Now tell me please: Isn’t it silly to damage your relationship with the person you love right in the middle of some unpleasant event? Is it a good way to solve your problems? Do you expect to feel better after all that? Being patient and staying together is merely the most sensible thing to do. It’s inexplicable and weird that people damage their relationships, become inefficient and don’t demonstrate even those positive qualities that they used to have. It is silly and naïve that they try to blame the other person.

It is hard to remain a good person when something doesn’t go according to your plan…

Contemporary people are hard to please. They don’t lose their temper only if everything is fine. Any divergence from their initial plan disrupts the equilibrium. Any adversity may lead them to waive their obligations. Any non-fulfillment of their desires threatens to kick off a chain reaction of their painful rethinking of everything in the world. Only God knows how far the people who are influenced by these fluctuations can go!

In fact, our times aren’t particularly difficult.
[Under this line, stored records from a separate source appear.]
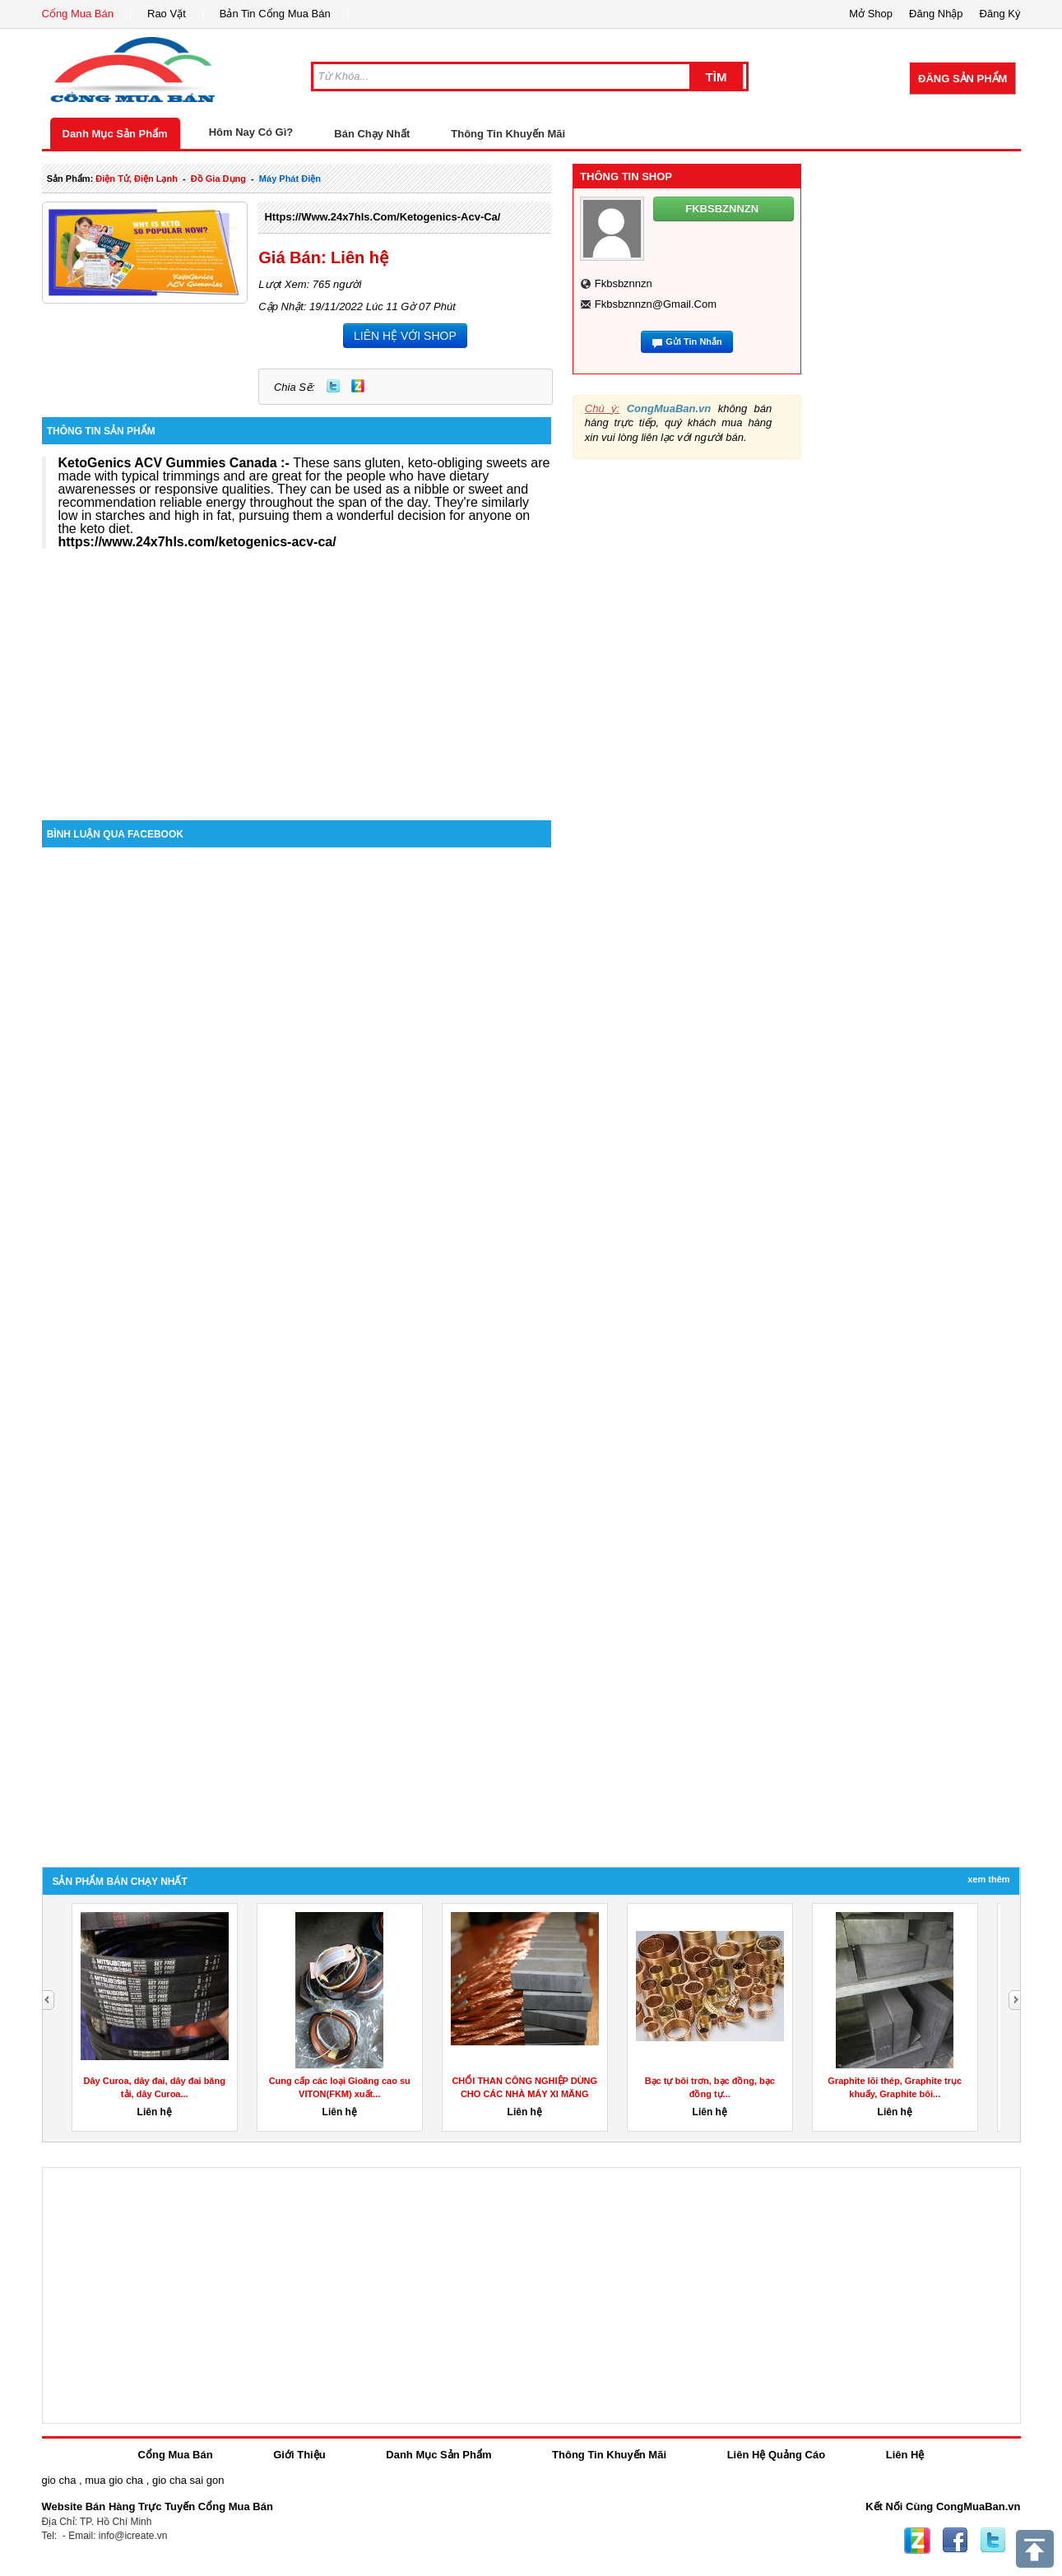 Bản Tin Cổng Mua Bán (275, 13)
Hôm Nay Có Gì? (251, 132)
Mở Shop (871, 13)
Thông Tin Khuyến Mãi (508, 134)
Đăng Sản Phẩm (962, 78)
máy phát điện (290, 178)
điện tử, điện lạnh (136, 178)
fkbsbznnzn (623, 283)
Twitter (333, 385)
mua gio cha (114, 2480)
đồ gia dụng (218, 178)
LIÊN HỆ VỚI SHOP (405, 335)
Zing (357, 385)
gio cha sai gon (188, 2480)
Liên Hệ (905, 2454)
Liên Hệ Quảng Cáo (776, 2454)
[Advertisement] (297, 680)
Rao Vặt (166, 13)
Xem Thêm (988, 1879)
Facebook (955, 2540)
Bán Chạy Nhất (372, 134)
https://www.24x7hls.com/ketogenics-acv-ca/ (382, 217)
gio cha (59, 2480)
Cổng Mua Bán (78, 13)
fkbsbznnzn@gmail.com (656, 304)
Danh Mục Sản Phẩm (115, 134)
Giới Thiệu (299, 2454)
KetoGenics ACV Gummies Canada (167, 463) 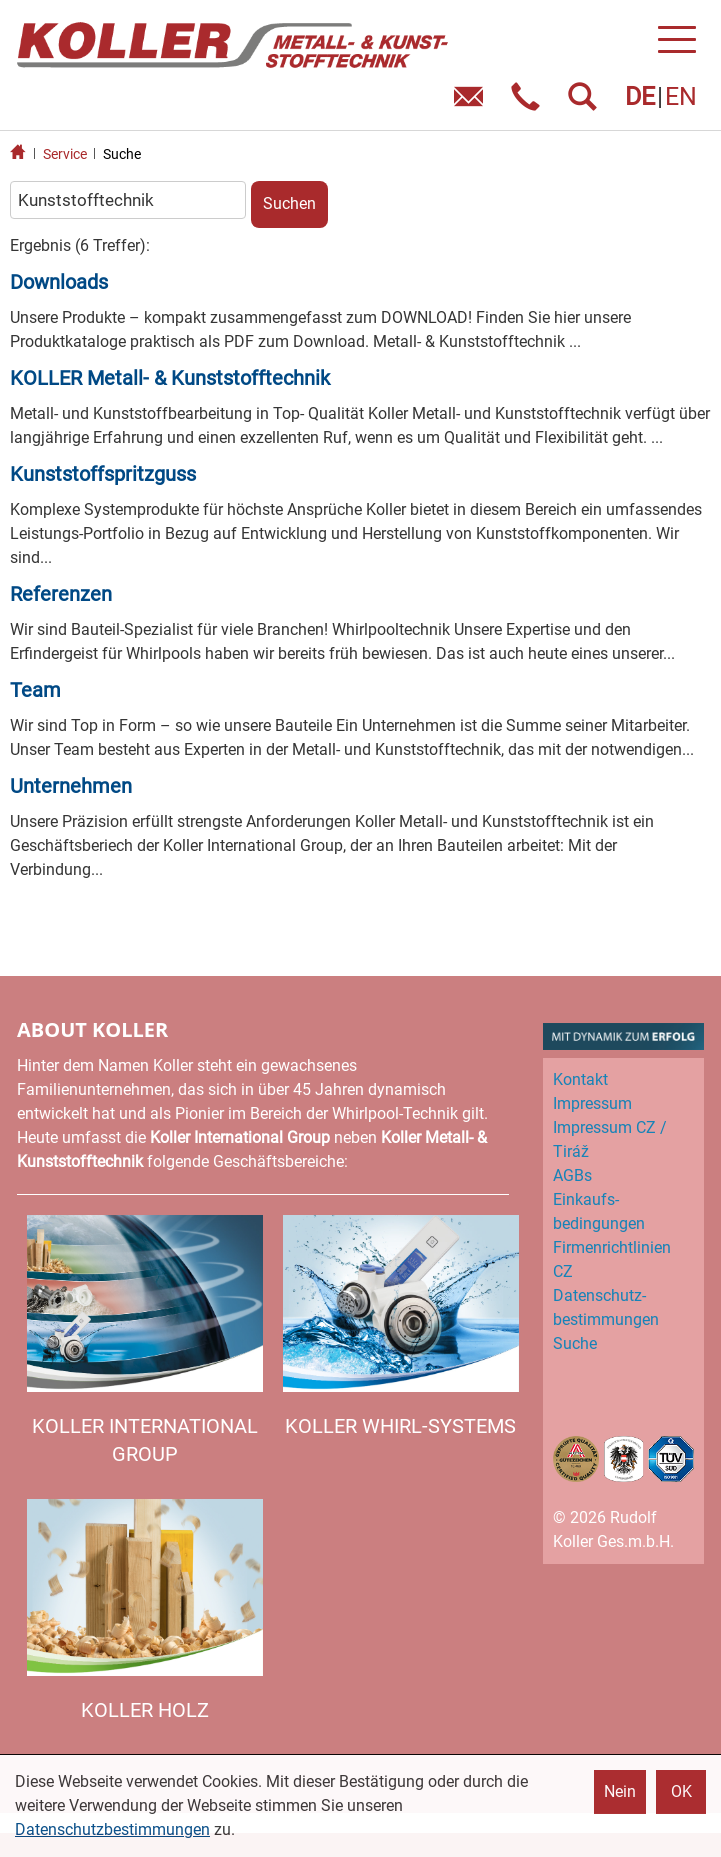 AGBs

Circumstances vary, but if you look back into the past, even the more recent past, there have been more difficult times, haven’t there? Internal instability encroaches on us simultaneously with an unparalleled improvement of living conditions and a veritable revolution of comfort. We are conquered by a multitude of pleasant trifles that accompany each of us from dawn till dusk. Why is our willpower less reliable than it used to be? Strangely enough, the more one gets, the less satisfied one becomes. Our society appears to be the princess on a pea, who can’t tolerate even the slightest discomfort. Our immunity to failures is too weak: every failure to accomplish our plans and expectations threatens to destroy the bubble of “societal optimism” and cause an epidemic of mutual frustration.

What would happen to those who are unsettled by weather or less-than-perfect cappuccino foam, if they were miraculously sent into the aforementioned 1990s? It’s fairly easy to guess, isn’t it?

There are few things about our time more disgusting than lack of stamina and courage and almost complete absence of people who are easy to deal with, rain or shine. People who you can lean on. People who don’t re-consider their responsibilities all the time. People who remain true to themselves. People who know both how to be abased and how to abound: both to be full and to be hungry, as Apostle Paul says. People who are happy not only when they get something pleasant but always, in spite of the most peculiar and tricky situations.

“Don’t resist evil,” “recompense good in return for evil,” “bless those who curse you”… Yes, it’s so far over our heads. Let’s try at least not to add evil to evil and to remain good even when things go wrong.

In other words, let’s not increase entropy. There’s enough entropy in this world already!